Monthly Archives: July 2010

INVASION!!!

It’s been a weird summer. In June, we had the hot temperatures more often experienced in July. Now in July, we’re getting June temps, but we had so much rain lately, the humidity is incredibly high, so we’re getting heat indexes well over 100F. The grasses have really enjoyed the rain. Between the temperatures being so dreadful, Odo’s health, and the bathroom renovation, the garden weeds have gotten away from me. Apparently the weather has also been great for grasshoppers, which, as best I can tell, eat everything but grass. I’ve managed to clear the two 16 foot gardens and one 12 foot garden, only to find the grasshoppers have stripped everything hidden by the grass.

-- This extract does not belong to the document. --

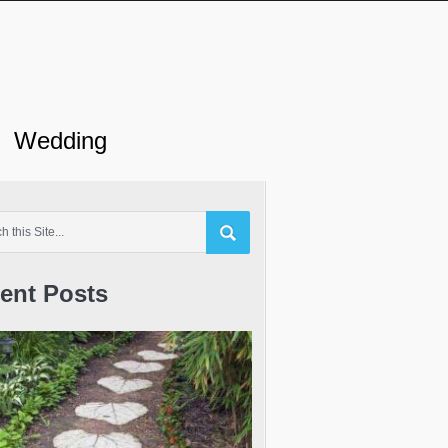
Wedding
ent Posts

I never even got to taste the kale before the insects stripped the leaves. They’ve started to recover, but the hoppers are just getting bigger.

My mystery melon appears to be some kind of cantaloupe, but I may not manage to try one if the grasshoppers keep eating through the skins.

My spring onions look as if they’d been snipped with scissors.

They’re even eating the holly!

The only benefit I can see from this insect invasion is the frass they’re leaving everywhere. They’re eating all the weeds and turning it into poop. If I could just get them to trim the grass. I look forward to the first frost, when I can start the gardening season over.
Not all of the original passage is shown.